Chopped by Erika Nichols-Frazer

Since Mike, our youngest, went away to college, Derek and I have been eating a lot of meals in front of the TV, or, specifically, while watching Chopped, which seems to always be on the Food Network. We’ve started to eat dinner in front of it most nights, not sure what to say to each other. We need something to fill the silence.

I’ve never considered myself much of a cook, nothing special, anyway. I made meals the kids liked, homemade mac ‘n cheese, lasagna, hamburgers and roasted potatoes. But now that they’re both in college and thousands of miles away—they both insisted on getting as far away as they could—Derek and I have been eating a lot of premade and frozen meals. It’s different with half as much food to make. I keep buying more than we need and having to throw out rotten apples and potatoes with eyes. I have to halve recipes. Sometimes I buy things out of habit, like beef jerky or Double-Stuf Oreos—Mike’s favorite—and they go uneaten for months.
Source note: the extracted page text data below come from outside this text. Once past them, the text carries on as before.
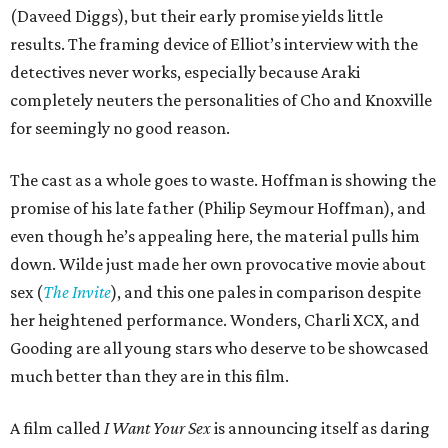
(Daveed Diggs), but their early promise yields little
results. The framing device of Elliot’s interview with the
detectives never works, especially because Araki
completely neuters the personalities of Cho and Knoxville
for seemingly no good reason.
The cast as a whole goes to waste. Hoffman is showing the
promise of his late father (Philip Seymour Hoffman), and
even though he’s appealing here, the material pulls him
down. Wilde just made her own provocative movie about
sex (
The Invite
), and this one pales in comparison despite
her heightened performance. Wonders, Charli XCX, and
Gooding are all young stars who deserve to be showcased
much better than they are in this film.
A film called
I Want Your Sex
is announcing itself as daring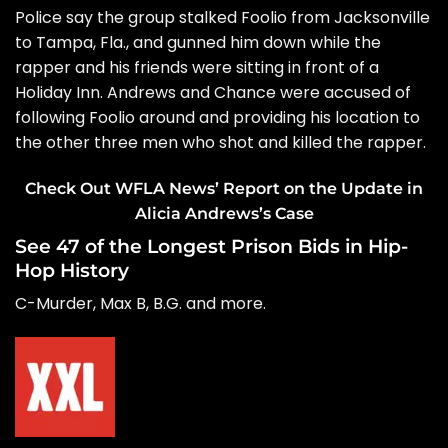
Police say the group stalked Foolio from Jacksonville
to Tampa, Fla., and gunned him down while the
rapper and his friends were sitting in front of a
Holiday Inn. Andrews and Chance were accused of
following Foolio around and providing his location to
the other three men who shot and killed the rapper.
Check Out WFLA News’ Report on the Update in
Alicia Andrews’s Case
See 47 of the Longest Prison Bids in Hip-
Hop History
C-Murder, Max B, B.G. and more.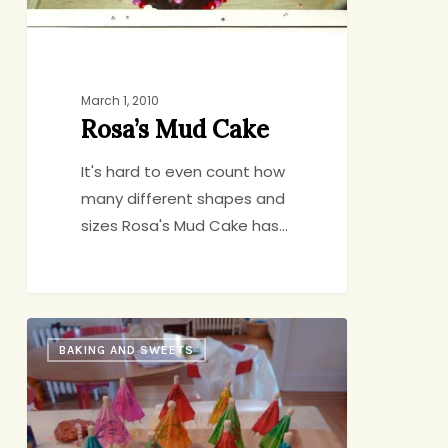
March 1, 2010
Rosa’s Mud Cake
It's hard to even count how
many different shapes and
sizes Rosa's Mud Cake has…
Summer-
BAKING AND SWEETS
in-
the-
Winter
Birthday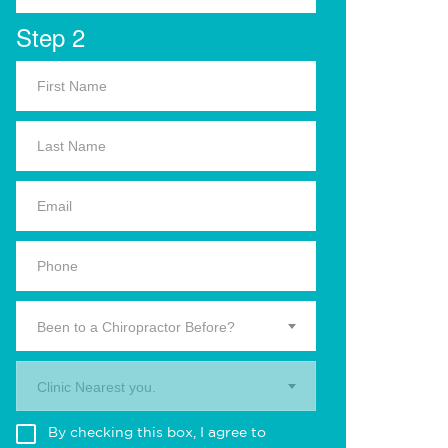
Step 2
Been to a Chiropractor Before?
Clinic Nearest you.
By checking this box, I agree to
After work Derek and I change from our pressed suits into jeans or sweats, hit the couch with a bottle of wine, and tune into the Food Network and there it is, like always. We listen to each of the four competitors’ stories and we both pick who we think is going to win the $10,000. Then, in each of the three heats—appetizer, entrée, dessert, all made with four mystery basket ingredients— we make bets on who will be chopped when one person is selected to be eliminated at the end of each round. The unlucky contestant is revealed after a commercial break by presenting that person’s dish under a cloche that host Ted Allen (of “Queer Eye for the Straight Guy” fame) picks up, and everyone gasps. Loser of our bet has to do the dishes or take out the trash.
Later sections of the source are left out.